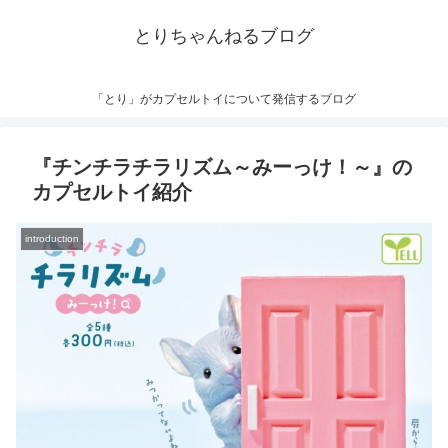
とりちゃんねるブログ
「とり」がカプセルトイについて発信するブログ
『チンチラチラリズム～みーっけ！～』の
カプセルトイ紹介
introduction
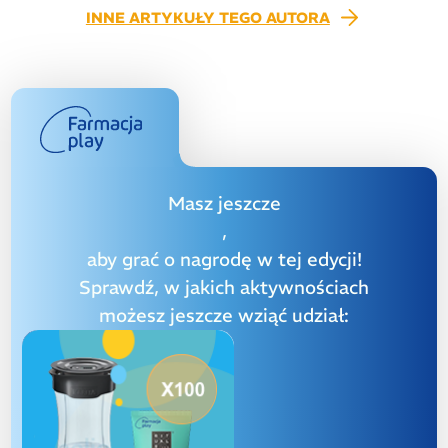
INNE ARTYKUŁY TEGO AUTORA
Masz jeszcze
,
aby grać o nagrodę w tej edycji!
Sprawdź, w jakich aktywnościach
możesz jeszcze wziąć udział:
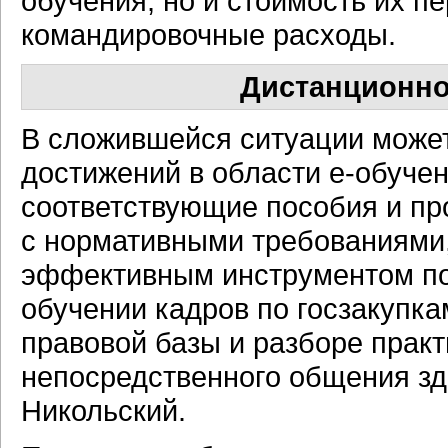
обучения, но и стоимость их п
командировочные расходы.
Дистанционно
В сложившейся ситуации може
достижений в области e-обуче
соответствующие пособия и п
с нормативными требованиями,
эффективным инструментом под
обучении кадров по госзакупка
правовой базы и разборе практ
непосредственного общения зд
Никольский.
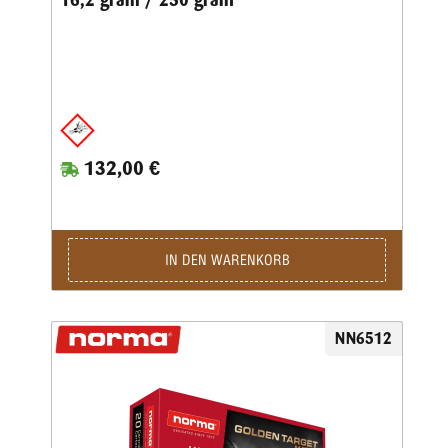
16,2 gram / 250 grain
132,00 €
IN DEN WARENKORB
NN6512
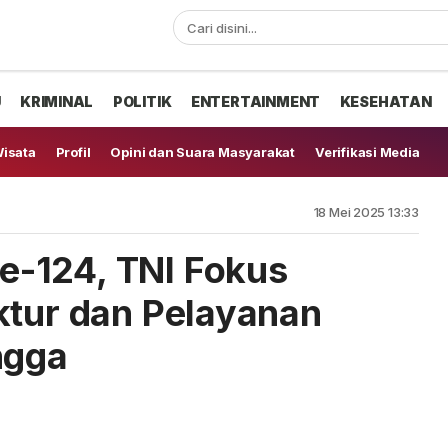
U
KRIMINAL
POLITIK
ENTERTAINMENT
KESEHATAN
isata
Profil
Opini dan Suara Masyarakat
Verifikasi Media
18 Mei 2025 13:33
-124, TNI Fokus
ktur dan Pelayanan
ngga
...
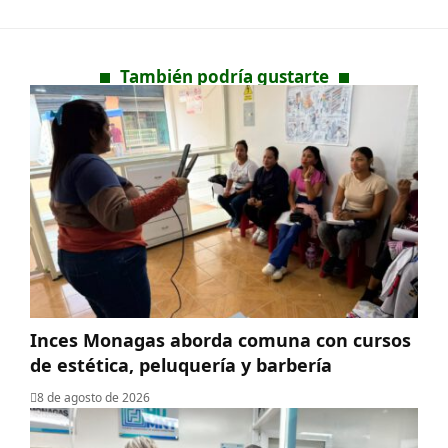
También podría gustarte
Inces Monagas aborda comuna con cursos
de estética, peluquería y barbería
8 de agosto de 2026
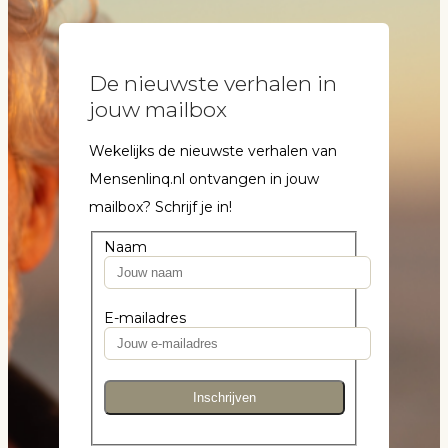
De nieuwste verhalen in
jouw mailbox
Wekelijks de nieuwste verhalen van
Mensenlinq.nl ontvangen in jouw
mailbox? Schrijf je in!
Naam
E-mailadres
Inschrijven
==
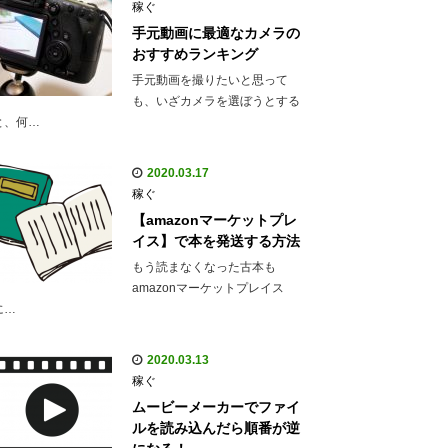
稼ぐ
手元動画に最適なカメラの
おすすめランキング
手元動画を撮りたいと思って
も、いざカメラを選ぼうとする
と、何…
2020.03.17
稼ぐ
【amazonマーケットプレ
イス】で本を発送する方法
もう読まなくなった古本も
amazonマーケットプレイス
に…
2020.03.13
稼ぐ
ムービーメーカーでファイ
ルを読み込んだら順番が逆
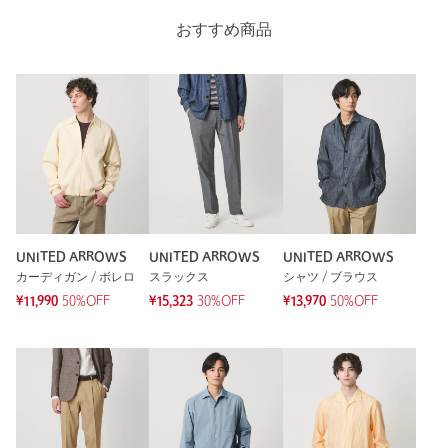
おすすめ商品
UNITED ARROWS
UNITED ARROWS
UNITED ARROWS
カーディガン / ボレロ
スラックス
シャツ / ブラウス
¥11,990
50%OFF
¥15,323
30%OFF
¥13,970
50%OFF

Problem requirements:
Using the entries above, transcribe every line from the line containing "командировочные расходы." through the line containing "-124, TNI Fokus". Do not copy pictures.

Solved exercise:
командировочные расходы.
Дистанционно
В сложившейся ситуации може
достижений в области e-обуче
соответствующие пособия и п
с нормативными требованиями,
эффективным инструментом под
обучении кадров по госзакупка
правовой базы и разборе практ
непосредственного общения зд
Никольский.
16,2 gram / 250 grain
132,00 €
IN DEN WARENKORB
NN6512
U
KRIMINAL
POLITIK
ENTERTAINMENT
KESEHATAN
isata
Profil
Opini dan Suara Masyarakat
Verifikasi Media
18 Mei 2025 13:33
-124, TNI Fokus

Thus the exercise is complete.